"Wir dürfen nicht auf den Staat warten"

05.06.1998

CW: Was müssen Hochschulen leisten, um auf sich aufmerksam zu machen?

Nastansky: Wir dürfen nicht auf den Staat warten. Um Eigeninitiative gezielt zu unterstützen, sollten wir uns dezentral organisieren. Wir können ein positives Klima erzeugen, indem wir frei von Berührungsängsten Industriekontakte aufbauen und aus der Hochschule heraus Firmen gründen. Nach dem Schneeballprinzip: Man arbeitet übergreifend zusammen und unterstützt Projekte, die auf den ersten Blick vielleicht etwas verrückt anmuten, aber im Ergebnis hervorragende neue Perspektiven eröffnen.

CW: Welche Rolle soll die Informationstechnik spielen?
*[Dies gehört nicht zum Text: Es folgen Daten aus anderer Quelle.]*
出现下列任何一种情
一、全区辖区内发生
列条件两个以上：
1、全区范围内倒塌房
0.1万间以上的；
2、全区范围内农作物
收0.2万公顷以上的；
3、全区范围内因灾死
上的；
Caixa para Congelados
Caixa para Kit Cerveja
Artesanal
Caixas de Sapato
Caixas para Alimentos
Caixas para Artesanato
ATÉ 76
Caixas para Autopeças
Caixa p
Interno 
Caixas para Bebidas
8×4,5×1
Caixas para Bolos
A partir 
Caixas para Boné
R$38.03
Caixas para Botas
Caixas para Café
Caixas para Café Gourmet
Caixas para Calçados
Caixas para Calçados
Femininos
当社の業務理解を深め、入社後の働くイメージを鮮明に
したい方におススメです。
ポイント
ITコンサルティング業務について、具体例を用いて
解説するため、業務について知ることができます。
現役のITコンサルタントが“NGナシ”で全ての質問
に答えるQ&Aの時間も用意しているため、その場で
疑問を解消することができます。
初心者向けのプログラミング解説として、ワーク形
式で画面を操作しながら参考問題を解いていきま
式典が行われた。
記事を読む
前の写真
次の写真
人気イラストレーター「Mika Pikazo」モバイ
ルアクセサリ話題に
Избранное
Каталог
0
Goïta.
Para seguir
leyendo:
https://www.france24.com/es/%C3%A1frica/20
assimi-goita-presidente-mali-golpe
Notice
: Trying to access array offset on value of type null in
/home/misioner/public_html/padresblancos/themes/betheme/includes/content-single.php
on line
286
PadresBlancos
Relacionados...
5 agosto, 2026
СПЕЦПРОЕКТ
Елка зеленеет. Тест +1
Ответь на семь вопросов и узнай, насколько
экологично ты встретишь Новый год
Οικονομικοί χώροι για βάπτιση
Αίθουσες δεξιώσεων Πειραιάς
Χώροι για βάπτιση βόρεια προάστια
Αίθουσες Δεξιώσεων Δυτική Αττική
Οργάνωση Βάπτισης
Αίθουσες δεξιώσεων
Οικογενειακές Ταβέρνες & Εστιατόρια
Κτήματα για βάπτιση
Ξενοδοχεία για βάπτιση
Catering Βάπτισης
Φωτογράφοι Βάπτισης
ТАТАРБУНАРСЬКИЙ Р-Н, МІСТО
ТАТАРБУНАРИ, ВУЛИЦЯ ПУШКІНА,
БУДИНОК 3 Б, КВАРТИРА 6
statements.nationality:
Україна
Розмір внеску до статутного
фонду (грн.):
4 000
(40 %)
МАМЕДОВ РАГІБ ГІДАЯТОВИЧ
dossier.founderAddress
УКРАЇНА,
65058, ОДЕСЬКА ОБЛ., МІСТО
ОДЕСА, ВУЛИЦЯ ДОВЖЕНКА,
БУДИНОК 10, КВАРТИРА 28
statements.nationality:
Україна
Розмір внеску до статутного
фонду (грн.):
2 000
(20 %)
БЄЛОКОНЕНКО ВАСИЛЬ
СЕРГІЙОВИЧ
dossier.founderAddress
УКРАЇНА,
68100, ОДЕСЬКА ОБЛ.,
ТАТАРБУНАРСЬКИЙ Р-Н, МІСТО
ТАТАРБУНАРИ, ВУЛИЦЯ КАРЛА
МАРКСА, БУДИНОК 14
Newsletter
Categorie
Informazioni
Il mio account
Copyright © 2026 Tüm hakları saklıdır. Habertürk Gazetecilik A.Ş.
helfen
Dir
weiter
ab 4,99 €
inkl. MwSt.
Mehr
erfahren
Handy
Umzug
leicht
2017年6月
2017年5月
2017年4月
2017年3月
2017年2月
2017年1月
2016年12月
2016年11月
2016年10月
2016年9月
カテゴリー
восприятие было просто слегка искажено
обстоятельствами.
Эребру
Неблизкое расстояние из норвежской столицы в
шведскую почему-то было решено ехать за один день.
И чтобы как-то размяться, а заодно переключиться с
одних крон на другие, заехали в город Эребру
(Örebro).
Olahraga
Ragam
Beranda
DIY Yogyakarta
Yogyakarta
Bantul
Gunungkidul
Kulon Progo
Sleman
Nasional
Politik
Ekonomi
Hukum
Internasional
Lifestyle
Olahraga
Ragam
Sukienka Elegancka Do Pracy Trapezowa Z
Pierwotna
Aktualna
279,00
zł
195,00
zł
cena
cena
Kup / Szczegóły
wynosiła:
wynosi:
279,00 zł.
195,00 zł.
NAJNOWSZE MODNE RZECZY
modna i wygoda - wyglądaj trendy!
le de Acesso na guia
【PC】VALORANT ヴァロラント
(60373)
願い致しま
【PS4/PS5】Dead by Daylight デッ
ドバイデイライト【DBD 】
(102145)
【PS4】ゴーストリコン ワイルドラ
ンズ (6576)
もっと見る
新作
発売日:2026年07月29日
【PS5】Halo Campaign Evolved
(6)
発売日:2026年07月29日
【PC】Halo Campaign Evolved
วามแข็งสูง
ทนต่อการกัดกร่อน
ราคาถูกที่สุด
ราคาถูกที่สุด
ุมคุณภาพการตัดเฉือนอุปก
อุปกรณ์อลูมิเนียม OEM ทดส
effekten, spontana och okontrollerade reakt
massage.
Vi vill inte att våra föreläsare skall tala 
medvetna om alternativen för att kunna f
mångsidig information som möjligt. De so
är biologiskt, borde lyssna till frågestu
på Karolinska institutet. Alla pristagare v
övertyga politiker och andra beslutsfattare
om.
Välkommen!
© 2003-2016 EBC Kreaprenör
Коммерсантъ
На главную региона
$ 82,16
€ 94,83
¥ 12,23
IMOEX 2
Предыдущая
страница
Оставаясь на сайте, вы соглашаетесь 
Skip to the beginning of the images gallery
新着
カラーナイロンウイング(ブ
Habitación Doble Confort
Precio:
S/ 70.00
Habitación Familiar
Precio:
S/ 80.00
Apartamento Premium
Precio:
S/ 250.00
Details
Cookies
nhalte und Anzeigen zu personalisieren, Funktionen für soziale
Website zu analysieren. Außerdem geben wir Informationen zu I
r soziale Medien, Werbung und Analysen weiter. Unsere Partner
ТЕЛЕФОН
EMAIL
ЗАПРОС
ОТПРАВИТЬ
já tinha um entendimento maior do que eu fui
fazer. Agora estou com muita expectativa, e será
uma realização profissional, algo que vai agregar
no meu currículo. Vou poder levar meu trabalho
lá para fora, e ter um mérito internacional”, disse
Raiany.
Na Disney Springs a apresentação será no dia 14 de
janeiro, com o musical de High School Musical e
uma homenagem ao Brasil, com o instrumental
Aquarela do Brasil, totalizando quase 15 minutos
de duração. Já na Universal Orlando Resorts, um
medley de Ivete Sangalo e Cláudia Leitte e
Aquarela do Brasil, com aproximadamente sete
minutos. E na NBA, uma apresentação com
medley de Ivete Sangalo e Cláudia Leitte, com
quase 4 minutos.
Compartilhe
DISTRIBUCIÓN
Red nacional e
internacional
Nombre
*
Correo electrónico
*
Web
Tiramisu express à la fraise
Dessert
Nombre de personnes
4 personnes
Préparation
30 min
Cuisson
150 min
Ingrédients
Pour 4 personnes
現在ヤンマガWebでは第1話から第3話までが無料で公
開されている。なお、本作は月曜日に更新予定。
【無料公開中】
Nastansky: In Deutschland geht die Schere zwischen Innovatoren und Aufgeschlossenen und dem Rest der Hochschulszene weit auseinander. Daß sich unter dem Einfluß der zunehmenden Computerkenntnisse die Schere schließt, trifft leider nicht zu. Die Technologie entwickelt sich schnell weiter und mit ihr auch die Gruppe der Pioniere, der sogenannten Early Adopters. Die anderen hingegen werden starrer und betonierter. Ich selbst agiere nicht in Hochschulgremien, weil das nichts bringt. Ich suche und pflege Kontakte außerhalb der Hochschule und trage damit zu einem Klima des Wettbewerbs bei. Die von Perfektionismus, Prüfungsordnung und Hochschulrahmengesetz geprägte deutsche Universitätslandschaft ist nicht meine Sache.

CW: Haben Sie kein Problem damit, daß Sie seit Jahren durch Ihr Faible für Lotus-Technologien und die Zusammenarbeit mit der Wirtschaft als Marketing-Mann der Industrie gelten?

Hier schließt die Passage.